I’m using Tensorflow Federated, but i’m actually have some problem while trying to executes some operation on the server after reading the client update.
This is the function
@tff.federated_computation(federated_server_state_type,
federated_dataset_type)
def run_one_round(server_state, federated_dataset):
"""Orchestration logic for one round of computation.
Args:
server_state: A `ServerState`.
federated_dataset: A federated `tf.data.Dataset` with placement
`tff.CLIENTS`.
Returns:
A tuple of updated `ServerState` and `tf.Tensor` of average loss.
"""
tf.print("run_one_round")
server_message = tff.federated_map(server_message_fn, server_state)
server_message_at_client = tff.federated_broadcast(server_message)
client_outputs = tff.federated_map(
client_update_fn, (federated_dataset, server_message_at_client))
weight_denom = client_outputs.client_weight
tf.print(client_outputs.weights_delta)
round_model_delta = tff.federated_mean(
client_outputs.weights_delta, weight=weight_denom)
server_state = tff.federated_map(server_update_fn, (server_state, round_model_delta))

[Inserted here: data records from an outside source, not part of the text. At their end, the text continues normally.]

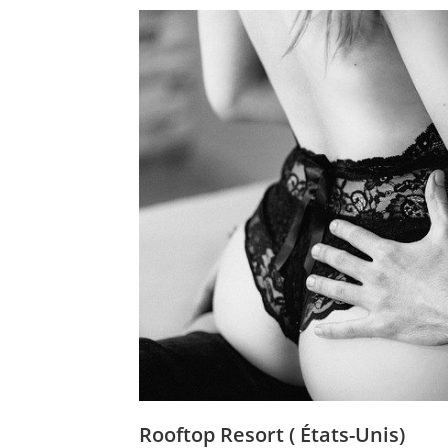
Rooftop Resort ( États-Unis)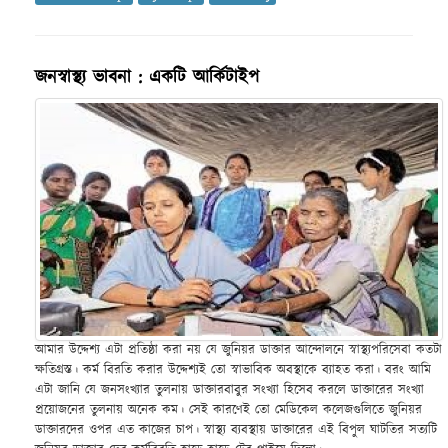
জনস্বাস্থ্য ভাবনা : একটি আর্কিটাইপ
আমার উদ্দেশ্য এটা প্রতিষ্ঠা করা নয় যে জুনিয়র ডাক্তার আন্দোলনে স্বাস্থ্যপরিসেবা কতটা
ক্ষতিগ্রস্ত। কর্ম বিরতি করার উদ্দেশ্যই তো স্বাভাবিক অবস্থাকে ব্যাহত করা। বরং আমি
এটা জানি যে জনসংখ্যার তুলনায় ডাক্তারবাবুর সংখ্যা হিসেব করলে ডাক্তারের সংখ্যা
প্রয়োজনের তুলনায় অনেক কম। সেই কারণেই তো মেডিকেল কলেজগুলিতে জুনিয়র
ডাক্তারদের ওপর এত কাজের চাপ। স্বাস্থ্য ব্যবস্থায় ডাক্তারের এই বিপুল ঘাটতির সত্যটি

round_loss_metric = tff.federated_mean(client_outputs.model_output, weight=weight_denom)
return server_state, round_loss_metric, client_outputs.weights_delta.comp
I want to print the client_outputs.weights_delta
and doing some operation on the weights that the client sent to the server before using the tff.federated_mean
but i don’t get how to do so.
When i try to print i get this
Call(Intrinsic('federated_map', FunctionType(StructType([FunctionType(StructType([('weights_delta', StructType([TensorType(tf.float32, [5, 5, 1, 32]), TensorType(tf.float32, [32]), ....]) as ClientOutput, PlacementLiteral('clients'), False)))]))
Any way to modify those elements?
I tried with using return client_outputs.weights_delta.comp
doing the modification in the main (i can do that) and then i tried to invocate a new method for doing the rest of the operations for the server update, but the error is:
AttributeError: 'IterativeProcess' object has no attribute 'calculate_federated_mean'
where calculate_federated_mean was the name of the new function i created.
This is the main:
for round_num in range(FLAGS.total_rounds):
print("--------------------------------------------------------")
sampled_clients = np.random.choice(train_data.client_ids, size=FLAGS.train_clients_per_round, replace=False)
sampled_train_data = [train_data.create_tf_dataset_for_client(client) for client in sampled_clients]
server_state, train_metrics, value_comp = iterative_process.next(server_state, sampled_train_data)
print(f'Round {round_num}')
print(f'\tTraining loss: {train_metrics:.4f}')
if round_num % FLAGS.rounds_per_eval == 0:
server_state.model_weights.assign_weights_to(keras_model)
accuracy = evaluate(keras_model, test_data)
print(f'\tValidation accuracy: {accuracy * 100.0:.2f}%')
tf.print(tf.compat.v2.summary.scalar("Accuracy", accuracy * 100.0, step=round_num))
Based on the simple_fedavg project from github Tensorflow Federated simple_fedavg as basic project.